## Work to be completed
The reply should hold every line of the data below, unchanged, and none of the pictures.
○ ○ ○
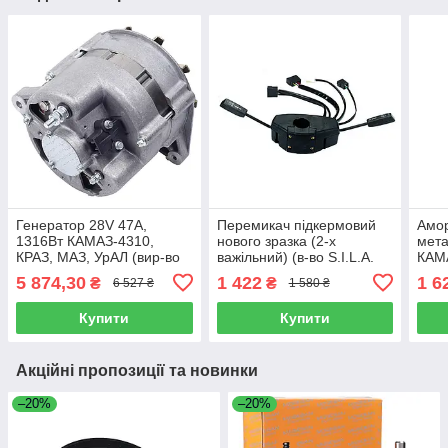
Генератор 28V 47А,
Перемикач підкермовий
Амор
1316Вт КАМАЗ-4310,
нового зразка (2-х
мета
КРАЗ, МАЗ, УрАЛ (вир-во
важільний) (в-во S.I.L.A.
КАМА
S.I.L.A. AC),
AC) 89.3709000
S.I.
5 874,30
1 422
1 6
₴
₴
6 527 ₴
1 580 ₴
Г288Е-3701000
290
Купити
Купити
Акційні пропозиції та новинки
–20%
–20%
○ ○ ○
## Task solution
Генератор 28V 47А,
Перемикач підкермовий
Амор
1316Вт КАМАЗ-4310,
нового зразка (2-х
мета
КРАЗ, МАЗ, УрАЛ (вир-во
важільний) (в-во S.I.L.A.
КАМА
S.I.L.A. AC),
AC) 89.3709000
S.I.
5 874,30
1 422
1 6
₴
₴
6 527 ₴
1 580 ₴
Г288Е-3701000
290
Купити
Купити
Акційні пропозиції та новинки
–20%
–20%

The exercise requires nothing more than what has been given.